__Your objective__: Could you repeat every record below exactly, leaving out the pictures?

------ Task input

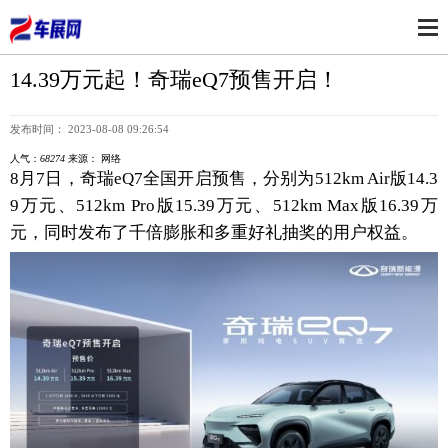
14.39万元起！奇瑞eQ7预售开启！
发布时间： 2023-08-08 09:26:54
人气：
68274
来源： 网络
8月7日，奇瑞eQ7全国开启预售，分别为512km Air版14.3
9万元、512km Pro版15.39万元、512km Max版16.39万
元，同时发布了千倍膨胀和多重好礼抽奖的用户权益。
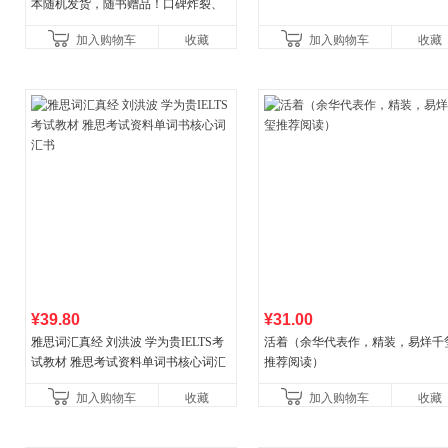
本随机发货，随书赠品！口碑炸裂、
人气神作，知乎现象级BE言情作品，
加入购物车
收藏
加入购物车
收藏
200万读者含泪力
¥39.80
¥31.00
雅思词汇真经 刘洪波 学为贵IELTS考
活着（余华代表作，精装，易烊千
试教材 雅思考试资料单词书核心词汇
推荐阅读）
书
加入购物车
收藏
加入购物车
收藏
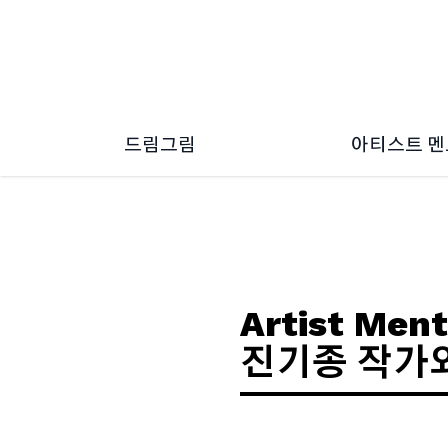
드림그림
아티스트 
드림그림 소개
2026 ~ 2
드림그림 소식
2024 ~ 2
2022 ~ 2
2020 ~ 2
2018 ~ 2
Artist Ment
진기종 작가와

------------

__Output of the exercise__:
14.39万元起！奇瑞eQ7预售开启！
发布时间： 2023-08-08 09:26:54
人气：
68274
来源： 网络
8月7日，奇瑞eQ7全国开启预售，分别为512km Air版14.3
9万元、512km Pro版15.39万元、512km Max版16.39万
元，同时发布了千倍膨胀和多重好礼抽奖的用户权益。
本随机发货，随书赠品！口碑炸裂、
人气神作，知乎现象级BE言情作品，
加入购物车
收藏
加入购物车
收藏
200万读者含泪力
¥39.80
¥31.00
雅思词汇真经 刘洪波 学为贵IELTS考
活着（余华代表作，精装，易烊千
试教材 雅思考试资料单词书核心词汇
推荐阅读）
书
加入购物车
收藏
加入购物车
收藏
드림그림
아티스트 
드림그림 소개
2026 ~ 2
드림그림 소식
2024 ~ 2
2022 ~ 2
2020 ~ 2
2018 ~ 2
Artist Ment
진기종 작가와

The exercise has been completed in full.